Data.
____________

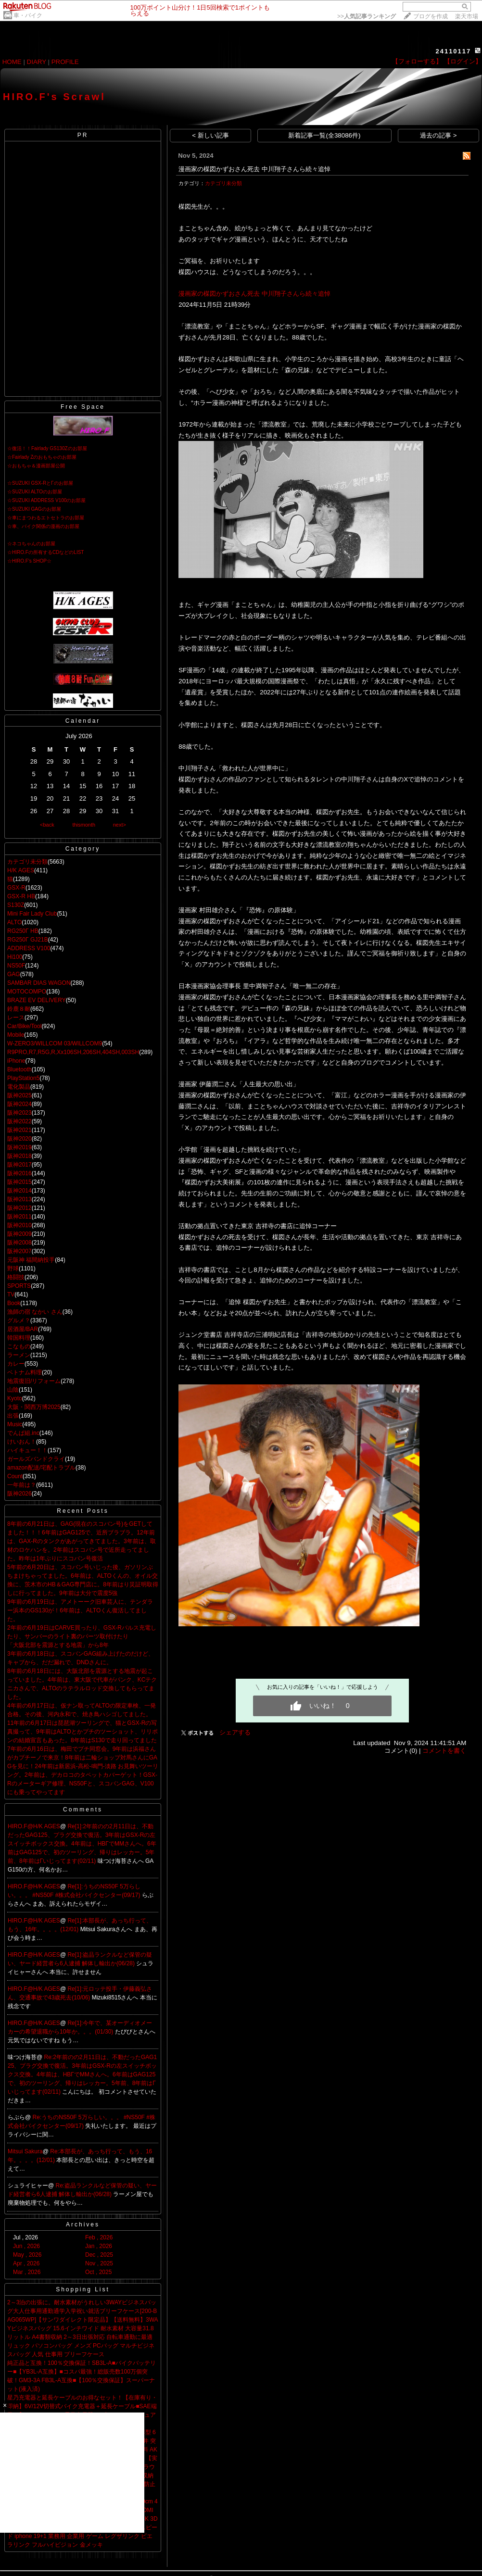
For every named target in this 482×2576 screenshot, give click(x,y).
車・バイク (27, 15)
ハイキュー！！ (27, 1450)
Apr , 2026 (26, 2263)
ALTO (14, 922)
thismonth (83, 825)
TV (10, 1294)
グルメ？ (18, 1320)
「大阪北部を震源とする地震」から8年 (58, 1645)
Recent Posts (82, 1511)
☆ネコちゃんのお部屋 (31, 543)
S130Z (15, 905)
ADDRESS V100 (28, 948)
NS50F (16, 965)
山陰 (13, 1389)
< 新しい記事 (210, 135)
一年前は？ (21, 1485)
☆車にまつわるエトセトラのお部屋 (45, 517)
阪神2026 (19, 1493)
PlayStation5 (23, 1078)
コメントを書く (444, 1750)
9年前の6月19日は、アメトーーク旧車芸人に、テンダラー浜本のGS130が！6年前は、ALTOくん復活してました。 (80, 1610)
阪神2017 (19, 1164)
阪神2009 (19, 1234)
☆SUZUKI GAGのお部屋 (34, 509)
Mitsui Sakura (25, 2151)
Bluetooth (19, 1069)
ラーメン (18, 1355)
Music (14, 1424)
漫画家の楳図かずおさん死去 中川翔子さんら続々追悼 (254, 169)
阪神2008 (19, 1242)
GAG (13, 974)
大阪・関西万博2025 (34, 1407)
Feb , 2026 (99, 2237)
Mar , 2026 (26, 2272)
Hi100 (14, 957)
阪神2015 (19, 1182)
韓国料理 (18, 1337)
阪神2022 (19, 1121)
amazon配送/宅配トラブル (41, 1467)
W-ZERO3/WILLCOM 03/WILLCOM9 (54, 1043)
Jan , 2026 (98, 2246)
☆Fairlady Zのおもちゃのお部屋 (41, 457)
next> (119, 825)
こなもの (18, 1346)
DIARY (36, 61)
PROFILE (65, 61)
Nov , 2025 (99, 2263)
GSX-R (16, 887)
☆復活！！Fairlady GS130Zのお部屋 (47, 448)
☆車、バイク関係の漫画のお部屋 (43, 526)
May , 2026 (27, 2254)
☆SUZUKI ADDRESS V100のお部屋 (46, 500)
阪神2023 (19, 1112)
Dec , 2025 (99, 2254)
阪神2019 (19, 1147)
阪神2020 (19, 1138)
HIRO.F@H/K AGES (34, 1826)
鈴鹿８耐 (18, 1008)
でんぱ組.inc (23, 1433)
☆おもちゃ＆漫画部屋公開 (36, 465)
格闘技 (16, 1277)
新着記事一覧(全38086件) (324, 135)
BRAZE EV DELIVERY (36, 1000)
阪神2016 (19, 1173)
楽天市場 (466, 16)
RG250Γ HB (22, 931)
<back (47, 825)
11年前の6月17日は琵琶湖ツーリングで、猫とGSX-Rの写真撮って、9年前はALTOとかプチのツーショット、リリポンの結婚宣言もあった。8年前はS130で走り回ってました (82, 1732)
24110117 (453, 51)
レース (16, 1017)
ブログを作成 (430, 16)
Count (15, 1476)
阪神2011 (19, 1216)
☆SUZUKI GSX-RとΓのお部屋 (40, 483)
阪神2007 (19, 1251)
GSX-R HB (21, 896)
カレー (16, 1363)
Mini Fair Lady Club (32, 913)
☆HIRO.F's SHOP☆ (29, 561)
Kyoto (14, 1398)
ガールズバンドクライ (36, 1459)
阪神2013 (19, 1199)
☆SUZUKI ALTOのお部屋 (34, 491)
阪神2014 (19, 1190)
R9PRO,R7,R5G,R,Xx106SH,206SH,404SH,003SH (73, 1052)
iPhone (16, 1060)
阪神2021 (19, 1130)
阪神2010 (19, 1225)
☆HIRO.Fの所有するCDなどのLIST (45, 552)
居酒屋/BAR (22, 1329)
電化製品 (18, 1086)
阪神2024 (19, 1104)
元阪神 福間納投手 (31, 1260)
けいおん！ (21, 1441)
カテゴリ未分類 (27, 861)
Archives (83, 2224)
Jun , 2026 (26, 2246)
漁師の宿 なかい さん (35, 1311)
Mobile (15, 1034)
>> (366, 16)
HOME (12, 61)
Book (13, 1303)
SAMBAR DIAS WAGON (39, 983)
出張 (13, 1415)
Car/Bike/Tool (24, 1026)
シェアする (235, 1732)
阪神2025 (19, 1095)
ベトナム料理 (24, 1372)
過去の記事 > (438, 135)
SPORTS (19, 1285)
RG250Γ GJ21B (27, 939)
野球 (13, 1268)
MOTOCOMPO (26, 991)
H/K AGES (20, 870)
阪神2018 (19, 1156)
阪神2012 (19, 1208)
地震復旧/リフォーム (34, 1381)
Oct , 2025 (98, 2272)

____________

Assignment. Copy out each line of the listing that holds the word "HIRO".

Exercise answer.
HIRO.F@H/K AGES (34, 1826)
☆HIRO.F's SHOP☆ (29, 561)
☆HIRO.Fの所有するCDなどのLIST (45, 552)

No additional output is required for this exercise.